E essa dúvida entre dois caminhos notavelmente diversos cria uma cisão não só narrativa mas também qualitativa, uma vez que toda a trama envolvendo a vida pessoal de James Bond é muito mais forte que a outra parte. A primeira é uma expansão do conceito visto nas sequências iniciais de “Diamonds are Forever” e “For Your Eyes Only“, apresentando um Bond vingativo em missão de eliminar o responsável pelo assassinato da mulher que ele amava; já a segunda traz Bond investigando uma organização misteriosa de presença ampla que está envolvida na manipulação da política internacional. As duas se conectam? Sim, só não de uma forma construtiva ou complementar, com a segunda parte sofrendo mais pela previsibilidade, pela pressa, ou por nada mais do que decisões ruins.

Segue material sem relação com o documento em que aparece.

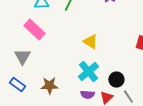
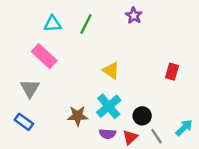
brown star: (49, 86) -> (78, 116), moved

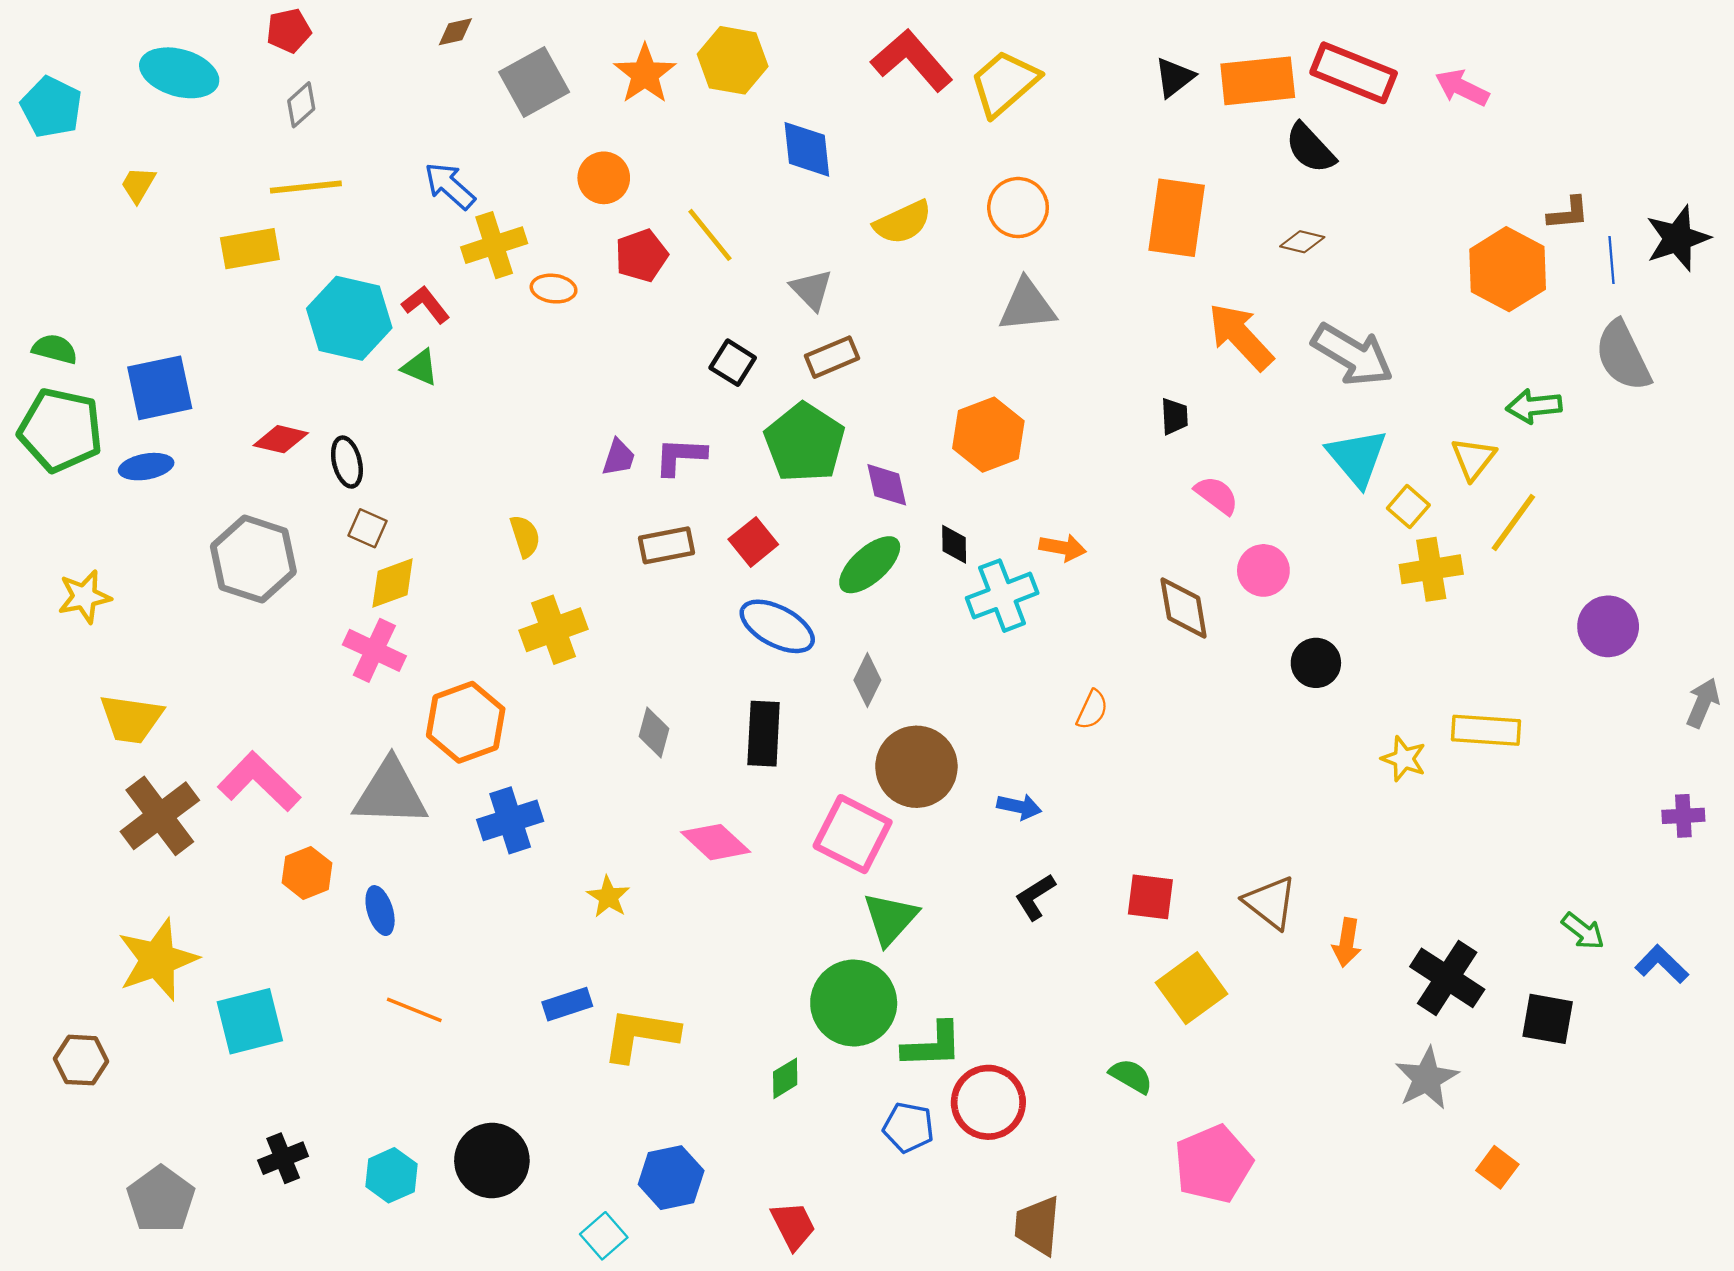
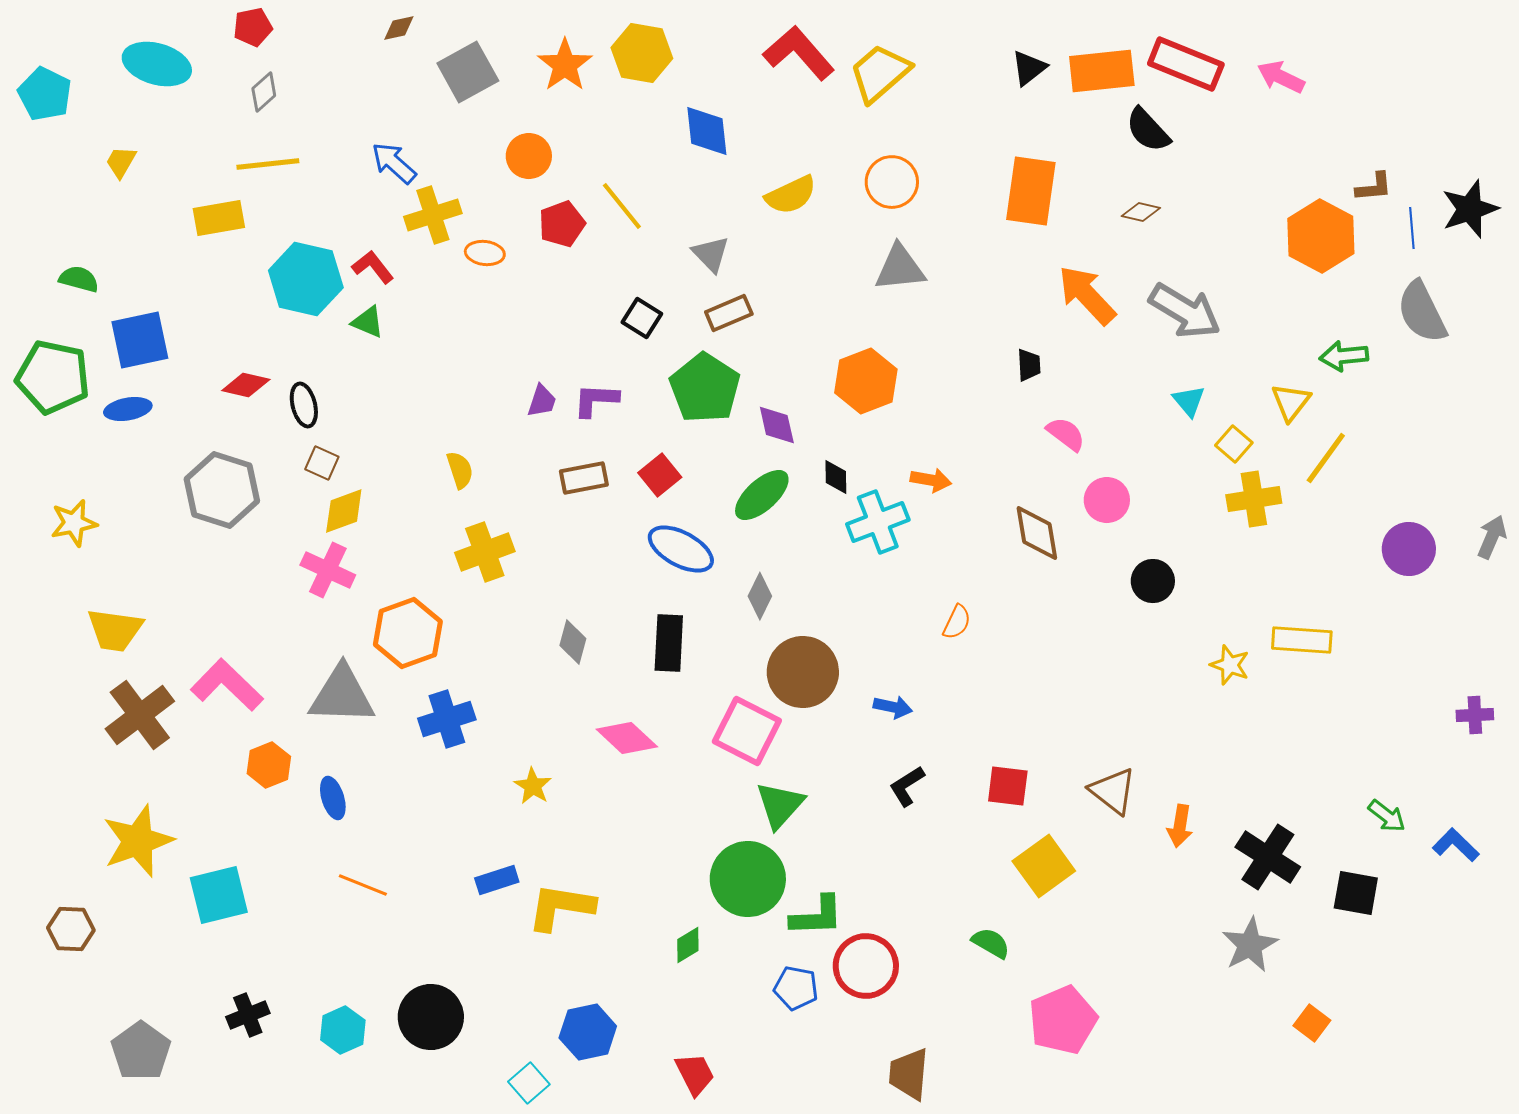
green semicircle: (55, 349) -> (79, 279), moved
cyan triangle: (1357, 457) -> (1189, 401), size x0.6
gray arrow: (1703, 703) -> (1492, 537), moved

“Quantum of Solace” poderia ter sido muitas coisas, mas, focando no que ele se propõe, teria sido muito mais interessante mostrar Bond numa missão praticamente suicida em busca de uma verdade que ele não tem certeza se quer mesmo descobrir. Traído e abandonado por Vesper Lynd, resta a ele apenas sua persona de agente secreto como refúgio, exceto que não é seu sentimento de dever que o porta adiante dia a dia. Bond está em pedaços e segue adiante com algum tipo de objetivo em mente e nenhum método, quase um surto de mania alimentado pelo luto que o leva a agir na base de um instinto caótico que atropela todo e qualquer protocolo. Descrevendo dessa forma, pode fazer parecer que é apenas uma reinterpretação do agente renegado indo contra o protocolo, algo já visto antes em “Licence to Kill” e um tanto menos interessante. Felizmente, Daniel Craig é muito bem-sucedido em introduzir e sustentar a dimensão psicológica a fim de evitar que passe por algo sem profundidade como o outro lado do roteiro.

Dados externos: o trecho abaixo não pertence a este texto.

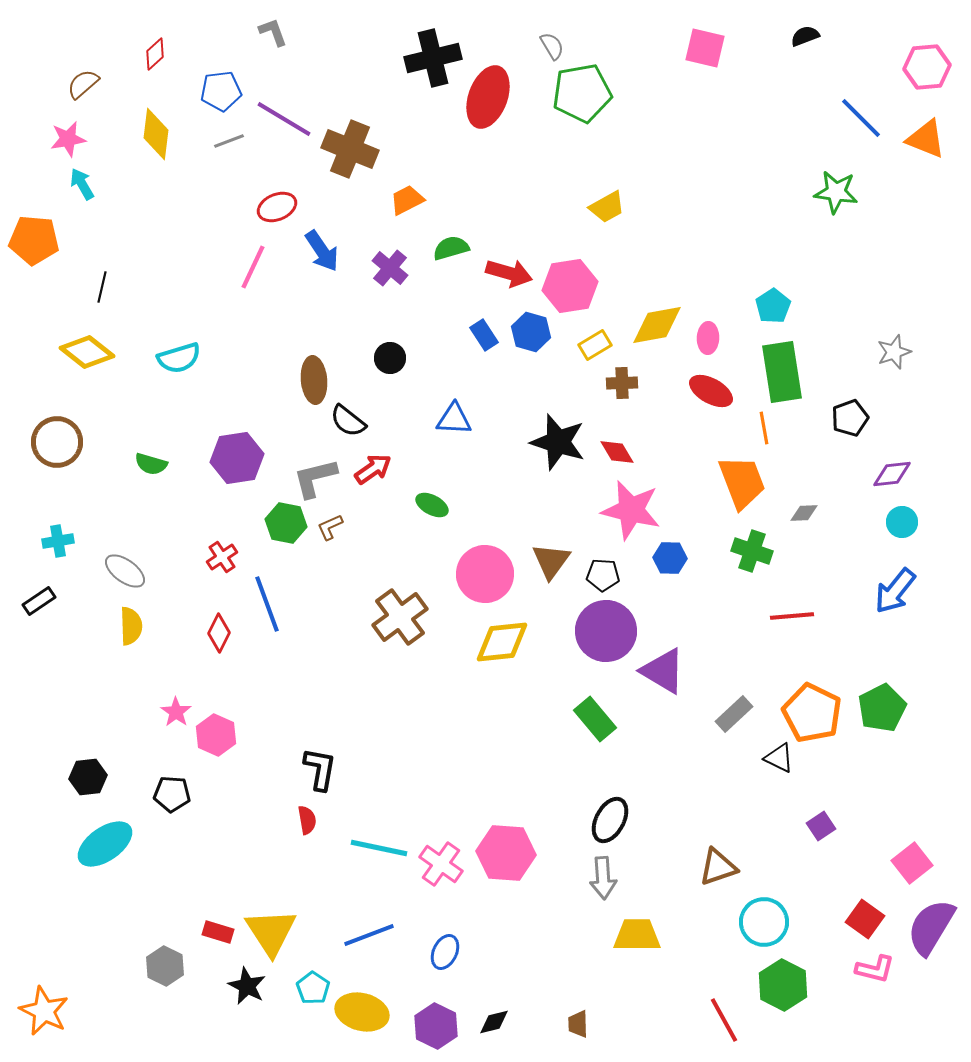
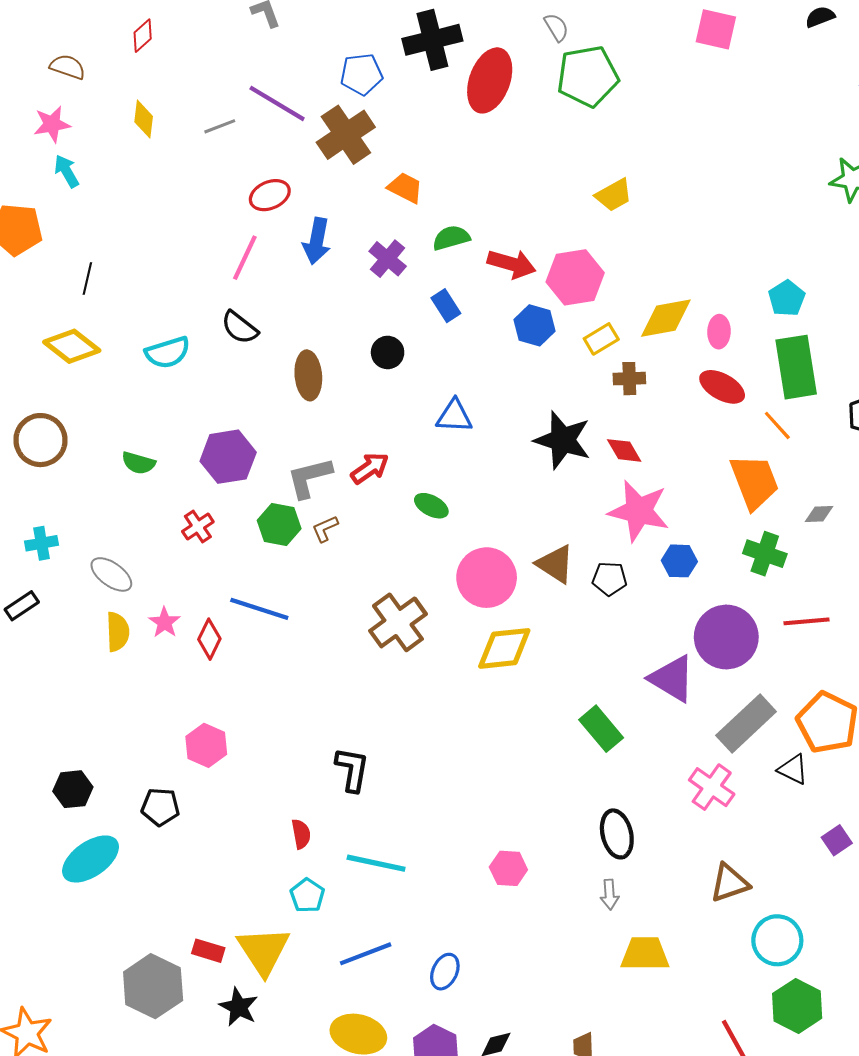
brown semicircle: (83, 84) -> (68, 67), turned 60
blue pentagon: (221, 91) -> (361, 74), moved
yellow diamond: (156, 134) -> (144, 119), size x0.7
brown cross: (350, 149) -> (346, 135), turned 34
orange trapezoid: (407, 200) -> (405, 188), turned 54
blue arrow: (322, 251) -> (317, 241), turned 45
blue rectangle: (484, 335) -> (446, 306), moved
black semicircle: (348, 421) -> (240, 327), moved
orange line: (764, 428) -> (777, 425), turned -32
red cross: (222, 557) -> (198, 527), moved
brown triangle: (551, 561) -> (555, 564), turned -33
blue line: (267, 604) -> (259, 609), turned -52
purple circle: (606, 631) -> (726, 637), moved
pink star: (176, 712) -> (165, 622), moved
gray rectangle: (734, 714) -> (746, 724), size x1.5
black L-shape: (320, 769) -> (352, 769), moved
black ellipse: (610, 820) -> (617, 834), turned -42
pink hexagon: (506, 853) -> (508, 868), size x0.6
pink cross: (441, 864) -> (712, 787), moved
gray arrow: (603, 878) -> (610, 894), size x0.7
gray hexagon: (165, 966) -> (153, 986), size x1.5
cyan pentagon: (313, 988) -> (307, 895), moved

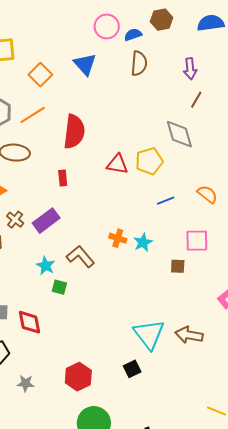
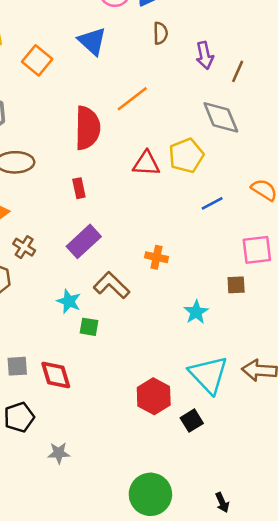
brown semicircle: (139, 63) -> (160, 33), size x0.7
purple arrow: (190, 69) -> (205, 55), moved
orange line: (33, 115) -> (132, 99), moved
purple rectangle: (46, 221) -> (84, 241), moved
cyan star: (143, 242) -> (196, 312), moved
red hexagon: (78, 377) -> (154, 396), moved

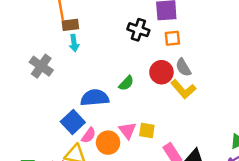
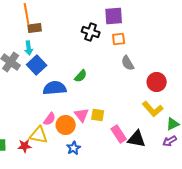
cyan arrow: (74, 43) -> (29, 48), moved
red circle: (161, 72) -> (157, 82), moved
yellow L-shape: (183, 89) -> (153, 109), moved
blue square: (73, 122) -> (37, 65), moved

É nessa outra parte que “Quantum of Solace” se perde e muito: exceto pela sequência inicial pré-créditos, muito da ação é filmada de forma extremamente espelhada nos filmes da série Bourne ou é simplesmente mal concebida. Tudo começa com uma intensa perseguição pelas estradas estreitas do norte da Itália; um Aston Martin DBS esburaqueado por tiros e progressivamente mais decadente escapando de outros em seu encalço, tudo ao som da belíssima trilha sonora de David Arnold em sua última contribuição para a série. Já o resto? Há algumas cenas que ainda funcionam, mas não posso deixar de mencionar quão patético é todo o clímax do filme ao entregar-se à filosofia mais estúpida de filmes de ação, que é explodir tudo sem acrescentar nada de interessante. 007 nunca foi sobre a maior explosão ou o maior número delas e, de algum jeito, apresenta um dos piores exemplos desse pseudoconceito aqui.

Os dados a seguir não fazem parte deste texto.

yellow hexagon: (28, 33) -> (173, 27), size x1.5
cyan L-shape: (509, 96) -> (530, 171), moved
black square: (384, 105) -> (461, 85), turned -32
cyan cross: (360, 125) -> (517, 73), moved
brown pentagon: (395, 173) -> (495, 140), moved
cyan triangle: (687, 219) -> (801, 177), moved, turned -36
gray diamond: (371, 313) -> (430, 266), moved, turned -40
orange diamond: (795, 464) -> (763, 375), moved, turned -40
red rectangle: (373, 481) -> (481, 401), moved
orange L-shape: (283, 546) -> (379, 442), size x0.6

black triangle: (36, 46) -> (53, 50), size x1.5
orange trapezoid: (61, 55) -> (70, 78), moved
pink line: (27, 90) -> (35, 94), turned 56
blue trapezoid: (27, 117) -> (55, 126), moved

O vilão está entre os mais esquecíveis da série por ser tão genérico quanto a trama em torno dele, porém devo elogiar a moderação do roteirista em não querer forçar um novo romance só porque era uma tradição ter uma Bondgirl. Se Olga Kurylenko foi uma personagem relativamente esquecível para alguns, para mim, digo que é exatamente essa a intenção e que isso funciona muito bem dentro do cenário de bloqueio emocional em que ambos ela e James Bond são postos. Enquanto essas ideias são bem trabalhadas e o final do filme consegue ser impactante, de alguma forma, não dá para dizer que “Quantum of Solace” não é uma oportunidade perdida.